Of course, just because Fati’s doing the same thing every time he attacks, twisting and turning and trying to get a shot away, it doesn’t mean it’s particularly easy to stop – the most notable thing about him is how quickly and cleanly he changes direction while dribbling, meaning that you can read him but you can’t necessarily stop him.
Greenwood and Fati are at very similar stages of their development | Haflidi Breidfjord/Getty Images
But at the highest level, Fati has much to learn, and placing too much trust in him to deliver for Barcelona would likely be a disaster. A good comparison is Mason Greenwood at Manchester United, whose incredible talent for creating shooting opportunities, and putting them away, is remarkably similar to Fati’s.
Greenwood theoretically looks like the answer in a United forward line that has more or less been misfiring since Fergie called it a day, but in open play he largely looks a passenger, and once opposition goalkeepers and defenders learn more about him, he will be ineffective against deep defences until he develops (as he undoubtedly will) a more rounded profile as a player.
Likewise, though Fati is pretty good at finding space inside the box (the 5’10” winger’s first goal for Barcelona was a delightful glancing header), he doesn’t at present look as if he could reach the goalscoring heights of a Mohamed Salah or Raheem Sterling, while as a crosser and secondary creative force he is fairly raw.
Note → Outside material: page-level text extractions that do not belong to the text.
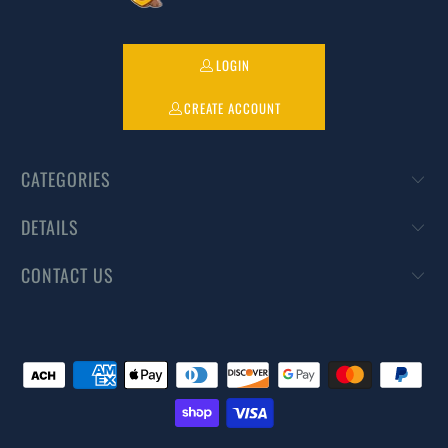
LOGIN
CREATE ACCOUNT
CATEGORIES
DETAILS
CONTACT US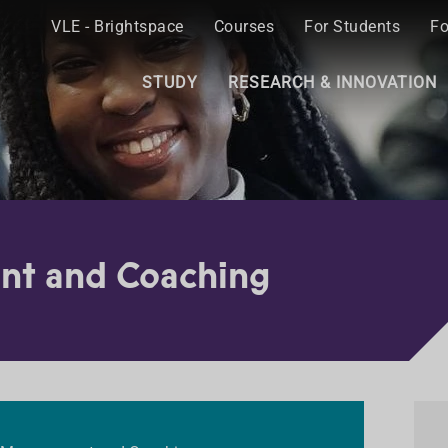
VLE - Brightspace
Courses
For Students
Fo
STUDY
RESEARCH & INNOVATION
nt and Coaching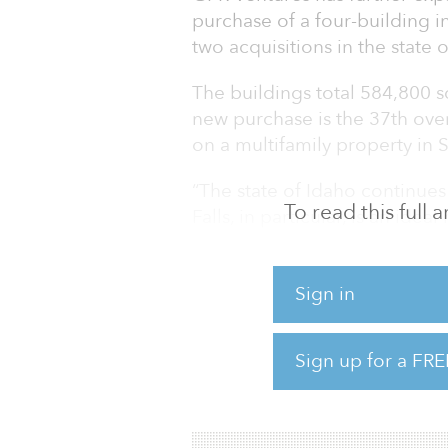
purchase of a four-building ind
two acquisitions in the state 
The buildings total 584,800 
new purchase is the 37th over
on a multifamily property in 
“The state of Idaho continues
To read this full
Falls, in particular, is an id
expanding our presence in th
Yonekura, GPR Ventures’ co-f
Sign in
increases, job growth and a k
critical factors that drew us 
presence in this market. We l
Sign up for a FRE
opportunities and the resourc
committed to this r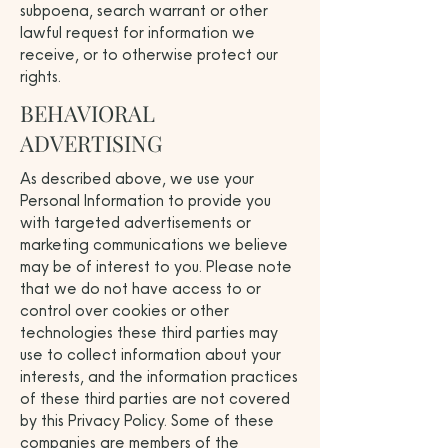
subpoena, search warrant or other
lawful request for information we
receive, or to otherwise protect our
rights.
BEHAVIORAL
ADVERTISING
As described above, we use your
Personal Information to provide you
with targeted advertisements or
marketing communications we believe
may be of interest to you. Please note
that we do not have access to or
control over cookies or other
technologies these third parties may
use to collect information about your
interests, and the information practices
of these third parties are not covered
by this Privacy Policy. Some of these
companies are members of the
Fati needs to stay grounded as expectations increase for him | RAFAEL MARCHANTE/Getty Images
You therefore worry that Fati’s progress could give Barcelona an opportunity to be complacent in the transfer market – they should’ve pursued Pierre Emerick-Aubameyang much more aggressively while it was still possible to have done so, and should definitely have another look at Son Heung-min (which I suppose is easier said than done when you think about the prospect of dealing with Daniel Levy).
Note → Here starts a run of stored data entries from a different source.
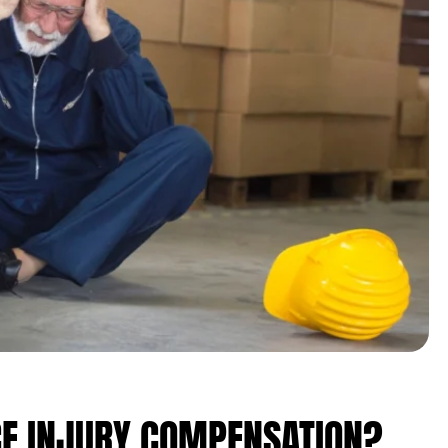
E INJURY COMPENSATION?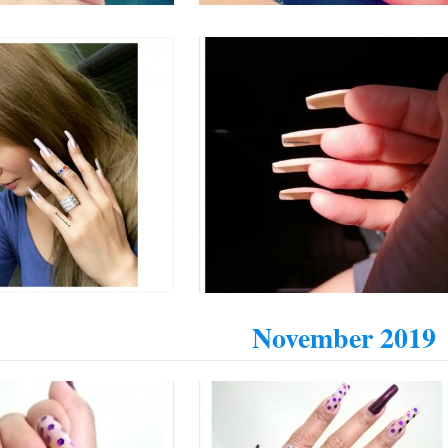
November 2019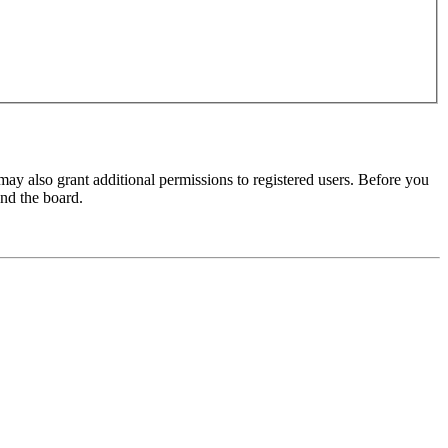
may also grant additional permissions to registered users. Before you
und the board.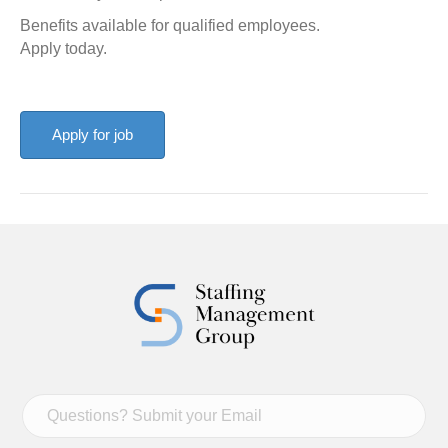
Benefits available for qualified employees.
Apply today.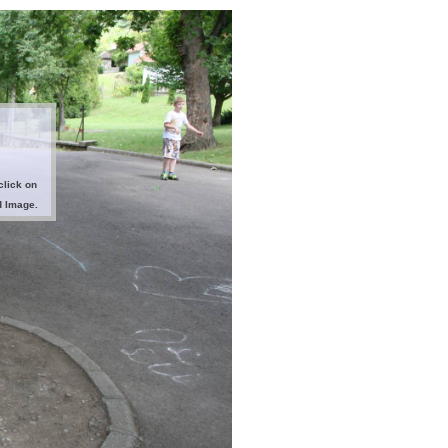
click on
d Image.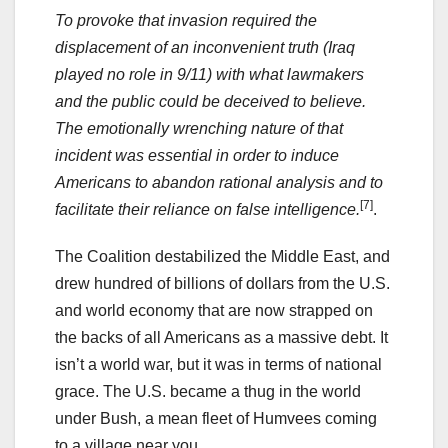
To provoke that invasion required the
displacement of an inconvenient truth (Iraq
played no role in 9/11) with what lawmakers
and the public could be deceived to believe.
The emotionally wrenching nature of that
incident was essential in order to induce
Americans to abandon rational analysis and to
[7]
facilitate their reliance on false intelligence.
.
The Coalition destabilized the Middle East, and
drew hundred of billions of dollars from the U.S.
and world economy that are now strapped on
the backs of all Americans as a massive debt. It
isn’t a world war, but it was in terms of national
grace. The U.S. became a thug in the world
under Bush, a mean fleet of Humvees coming
to a village near you.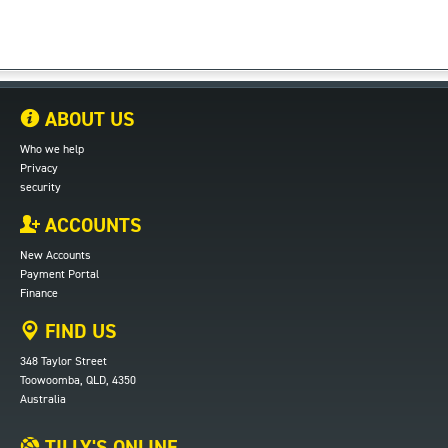
ABOUT US
Who we help
Privacy
security
ACCOUNTS
New Accounts
Payment Portal
Finance
FIND US
348 Taylor Street
Toowoomba, QLD, 4350
Australia
TILLY'S ONLINE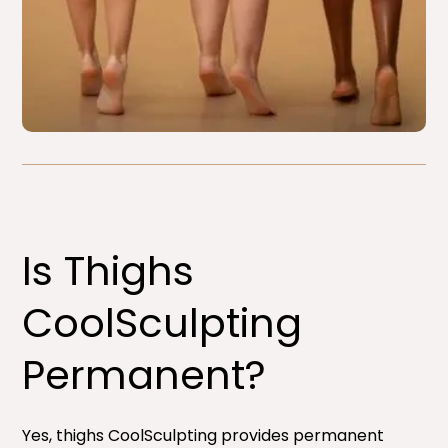
Is Thighs
CoolSculpting
Permanent?
Yes, thighs CoolSculpting provides permanent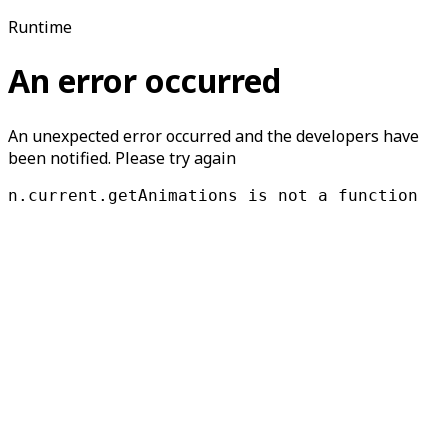
Runtime
An error occurred
An unexpected error occurred and the developers have
been notified. Please try again
n.current.getAnimations is not a function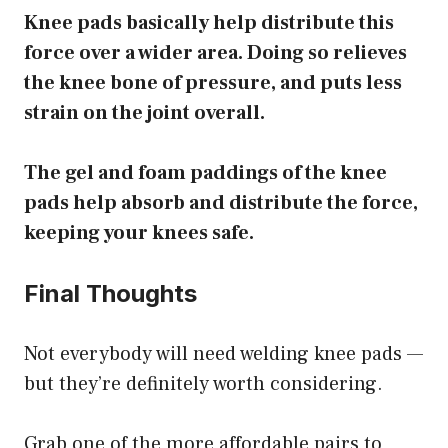
Knee pads basically help distribute this
force over a wider area. Doing so relieves
the knee bone of pressure, and puts less
strain on the joint overall.
The gel and foam paddings of the knee
pads help absorb and distribute the force,
keeping your knees safe.
Final Thoughts
Not everybody will need welding knee pads —
but they’re definitely worth considering.
Grab one of the more affordable pairs to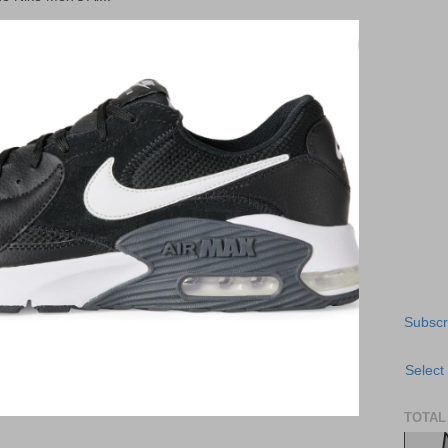
Subscr
Select
TOTAL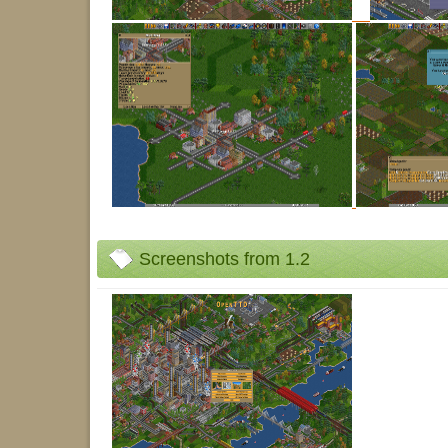
Screenshots from 1.2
In this sense, Fati’s problem could be his greatest strength – that he is exactly what Barça need, but the pressure of delivering for them, especially with Luis Suarez going and no replacement currently forthcoming, is not what he needs.
But if handled with care, and treated with the status of a secret weapon rather than the first line of attack, the latest gem to have rolled off Barcelona’s production line could well be the brightest since Messi himself.